**WHAT NEEDS TO BE DONE:** Output every line below exactly, please, omitting pictures.
※
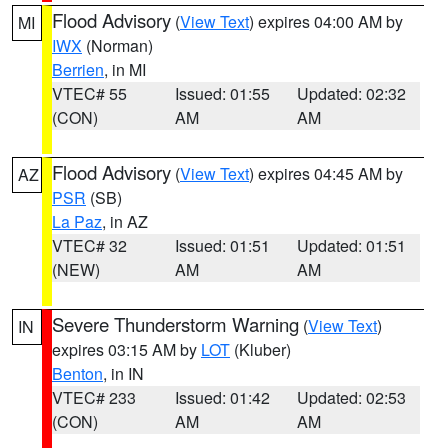
Flood Advisory
(
View Text
) expires 04:00 AM by
MI
IWX
(Norman)
Berrien
, in MI
VTEC# 55
Issued: 01:55
Updated: 02:32
(CON)
AM
AM
Flood Advisory
(
View Text
) expires 04:45 AM by
AZ
PSR
(SB)
La Paz
, in AZ
VTEC# 32
Issued: 01:51
Updated: 01:51
(NEW)
AM
AM
Severe Thunderstorm Warning
(
View Text
)
IN
expires 03:15 AM by
LOT
(Kluber)
Benton
, in IN
VTEC# 233
Issued: 01:42
Updated: 02:53
(CON)
AM
AM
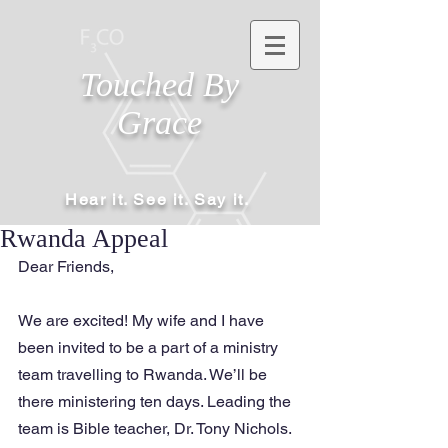
Touched By
Grace
Hear it. See it. Say it.
Rwanda Appeal
Dear Friends,
We are excited! My wife and I have 
been invited to be a part of a ministry 
team travelling to Rwanda. We’ll be 
there ministering ten days. Leading the 
team is Bible teacher, Dr. Tony Nichols. 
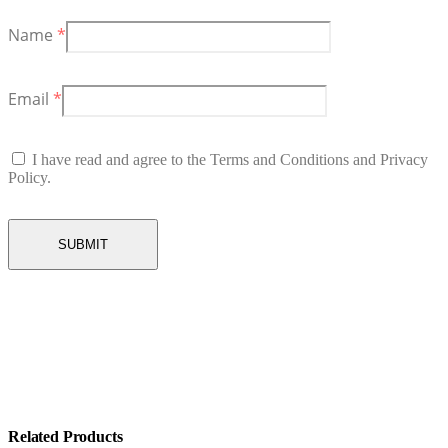
Name
*
Email
*
I have read and agree to the Terms and Conditions and Privacy
Policy.
Related Products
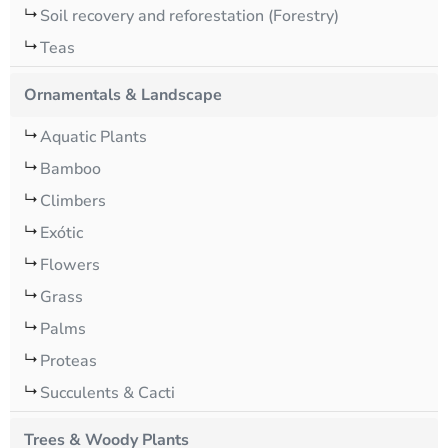
Soil recovery and reforestation (Forestry)
Teas
Ornamentals & Landscape
Aquatic Plants
Bamboo
Climbers
Exótic
Flowers
Grass
Palms
Proteas
Succulents & Cacti
Trees & Woody Plants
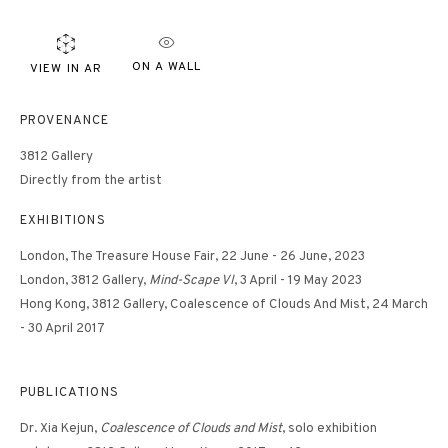
ON A WALL
VIEW IN AR
PROVENANCE
3812 Gallery
Directly from the artist
EXHIBITIONS
London, The Treasure House Fair, 22 June - 26 June, 2023
London, 3812 Gallery,
Mind-Scape VI
, 3 April - 19 May 2023
Hong Kong, 3812 Gallery, Coalescence of Clouds And Mist, 24 March
- 30 April 2017
PUBLICATIONS
Dr. Xia Kejun,
Coalescence of Clouds and Mist
, solo exhibition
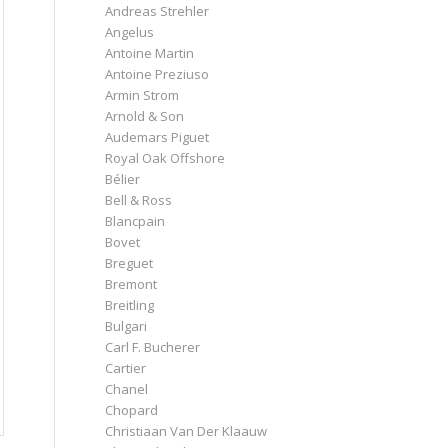
Andreas Strehler
Angelus
Antoine Martin
Antoine Preziuso
Armin Strom
Arnold & Son
Audemars Piguet
Royal Oak Offshore
Bélier
Bell & Ross
Blancpain
Bovet
Breguet
Bremont
Breitling
Bulgari
Carl F. Bucherer
Cartier
Chanel
Chopard
Christiaan Van Der Klaauw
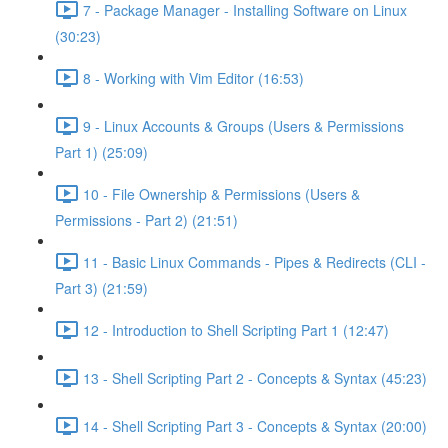
7 - Package Manager - Installing Software on Linux
(30:23)
8 - Working with Vim Editor (16:53)
9 - Linux Accounts & Groups (Users & Permissions
Part 1) (25:09)
10 - File Ownership & Permissions (Users &
Permissions - Part 2) (21:51)
11 - Basic Linux Commands - Pipes & Redirects (CLI -
Part 3) (21:59)
12 - Introduction to Shell Scripting Part 1 (12:47)
13 - Shell Scripting Part 2 - Concepts & Syntax (45:23)
14 - Shell Scripting Part 3 - Concepts & Syntax (20:00)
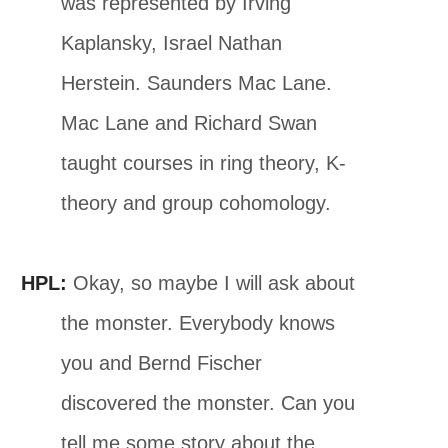
was represented by Irving
Kaplansky, Israel Nathan
Herstein. Saunders Mac Lane.
Mac Lane and Richard Swan
taught courses in ring theory, K-
theory and group cohomology.
HPL:
Okay, so maybe I will ask about
the monster. Everybody knows
you and Bernd Fischer
discovered the monster. Can you
tell me some story about the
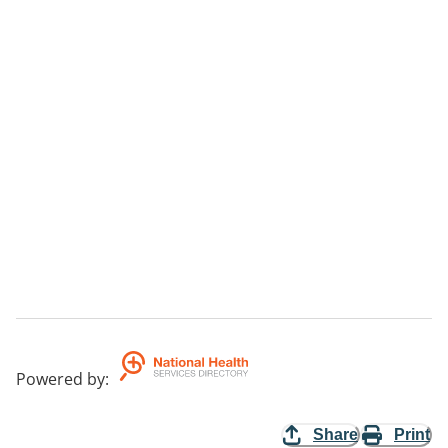
Powered by
:
Share
Print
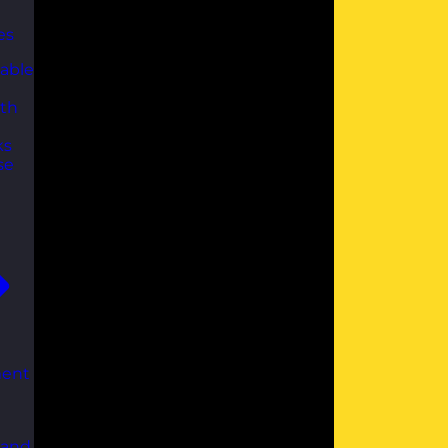
es
able
th
ks
se
ent
 and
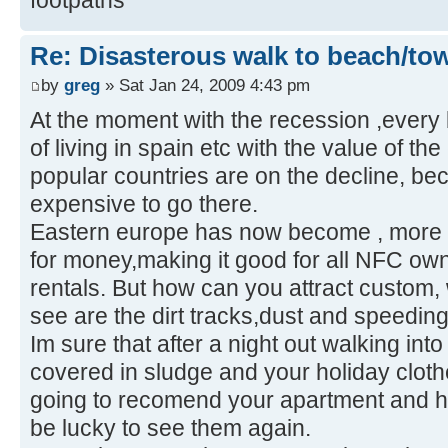
Re: Disasterous walk to beach/to
by
greg
» Sat Jan 24, 2009 4:43 pm
At the moment with the recession ,every 
of living in spain etc with the value of th
popular countries are on the decline, bec
expensive to go there.
Eastern europe has now become , more 
for money,making it good for all NFC ow
rentals. But how can you attract custom, 
see are the dirt tracks,dust and speeding 
Im sure that after a night out walking into
covered in sludge and your holiday cloth
going to recomend your apartment and ho
be lucky to see them again.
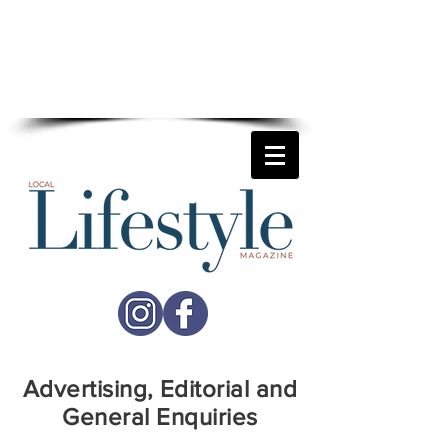
For more details on how
Local Lifestyle
can help your business reach
more potential customers
call
01892 677741
Advertising, Editorial and
General Enquiries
※
**RESPONSE BELOW:**
Flood Advisory
(
View Text
) expires 04:00 AM by
MI
IWX
(Norman)
Berrien
, in MI
VTEC# 55
Issued: 01:55
Updated: 02:32
(CON)
AM
AM
Flood Advisory
(
View Text
) expires 04:45 AM by
AZ
PSR
(SB)
La Paz
, in AZ
VTEC# 32
Issued: 01:51
Updated: 01:51
(NEW)
AM
AM
Severe Thunderstorm Warning
(
View Text
)
IN
expires 03:15 AM by
LOT
(Kluber)
Benton
, in IN
VTEC# 233
Issued: 01:42
Updated: 02:53
(CON)
AM
AM
Touched By
Grace
Hear it. See it. Say it.
Rwanda Appeal
Dear Friends,
We are excited! My wife and I have 
been invited to be a part of a ministry 
team travelling to Rwanda. We’ll be 
there ministering ten days. Leading the 
team is Bible teacher, Dr. Tony Nichols. 
Name
*
Email
*
I have read and agree to the Terms and Conditions and Privacy
Policy.
Related Products
Soil recovery and reforestation (Forestry)
Teas
Ornamentals & Landscape
Aquatic Plants
Bamboo
Climbers
Exótic
Flowers
Grass
Palms
Proteas
Succulents & Cacti
Trees & Woody Plants
ON A WALL
VIEW IN AR
PROVENANCE
3812 Gallery
Directly from the artist
EXHIBITIONS
London, The Treasure House Fair, 22 June - 26 June, 2023
London, 3812 Gallery,
Mind-Scape VI
, 3 April - 19 May 2023
Hong Kong, 3812 Gallery, Coalescence of Clouds And Mist, 24 March
- 30 April 2017
PUBLICATIONS
Dr. Xia Kejun,
Coalescence of Clouds and Mist
, solo exhibition
Andreas Strehler
Angelus
Antoine Martin
Antoine Preziuso
Armin Strom
Arnold & Son
Audemars Piguet
Royal Oak Offshore
Bélier
Bell & Ross
Blancpain
Bovet
Breguet
Bremont
Breitling
Bulgari
Carl F. Bucherer
Cartier
Chanel
Chopard
Christiaan Van Der Klaauw
7 - Package Manager - Installing Software on Linux
(30:23)
8 - Working with Vim Editor (16:53)
9 - Linux Accounts & Groups (Users & Permissions
Part 1) (25:09)
10 - File Ownership & Permissions (Users &
Permissions - Part 2) (21:51)
11 - Basic Linux Commands - Pipes & Redirects (CLI -
Part 3) (21:59)
12 - Introduction to Shell Scripting Part 1 (12:47)
13 - Shell Scripting Part 2 - Concepts & Syntax (45:23)
14 - Shell Scripting Part 3 - Concepts & Syntax (20:00)
was represented by Irving
Kaplansky, Israel Nathan
Herstein. Saunders Mac Lane.
Mac Lane and Richard Swan
taught courses in ring theory, K-
theory and group cohomology.
HPL:
Okay, so maybe I will ask about
the monster. Everybody knows
you and Bernd Fischer
discovered the monster. Can you
tell me some story about the
Powered by
:
Share
Print
es
able
th
ks
se
ent
 and
Re: Disasterous walk to beach/to
by
greg
» Sat Jan 24, 2009 4:43 pm
At the moment with the recession ,every 
of living in spain etc with the value of th
popular countries are on the decline, bec
expensive to go there.
Eastern europe has now become , more 
for money,making it good for all NFC ow
rentals. But how can you attract custom, 
see are the dirt tracks,dust and speeding 
Im sure that after a night out walking into
covered in sludge and your holiday cloth
going to recomend your apartment and ho
be lucky to see them again.
For more details on how
Local Lifestyle
can help your business reach
more potential customers
call
01892 677741
Advertising, Editorial and
General Enquiries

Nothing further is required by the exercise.